Their men somehow persuaded them to return. After all, those who had left would have to be given farewells. And then began a several hour journey through the difficult terrain with corpses tied to cots. Other villagers had prepared pyres at the outskirts of Ehadsameta. Father and son, Joga and Badru, were laid down on one pyre. ‘It’s not unusual among Adivasis. When a person loves someone a lot, we cremate them together,’ a villager told me.
Soon after the incident, following my series of investigative reports about the killings, the then BJP government had ordered a judicial commission. The report, submitted to the state government in September 2021, has now finally been tabled in the assembly. The report emphatically says that the security forces mistook the Adivasis to be Naxals and underlines that “there was no imminent danger to the life of the security personnel”, and hence the firing “was not in self-defence”. They opened fire “erroneously, in haste, and out of panic”, says the report.

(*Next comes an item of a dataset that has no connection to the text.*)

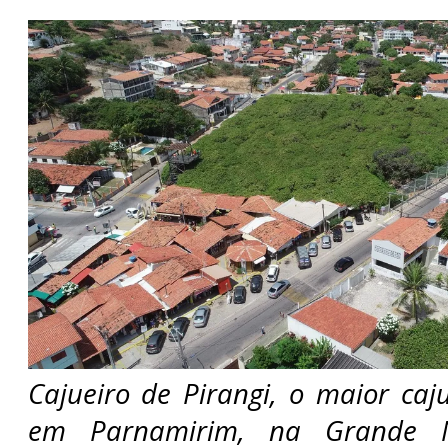
Cajueiro de Pirangi, o maior ca
em Parnamirim, na Grande N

About the death of a CRPF personnel in the incident, the report says that there was no evidence to show that Adivasis had firearms, and the constable perhaps sustained the injury “due to cross-firing by his own squad members”.
The report has come after a long ordeal of the villagers who had to travel several hundred kilometres to record their testimony before the probe commission. It now needs to be seen what action will be taken against the security forces.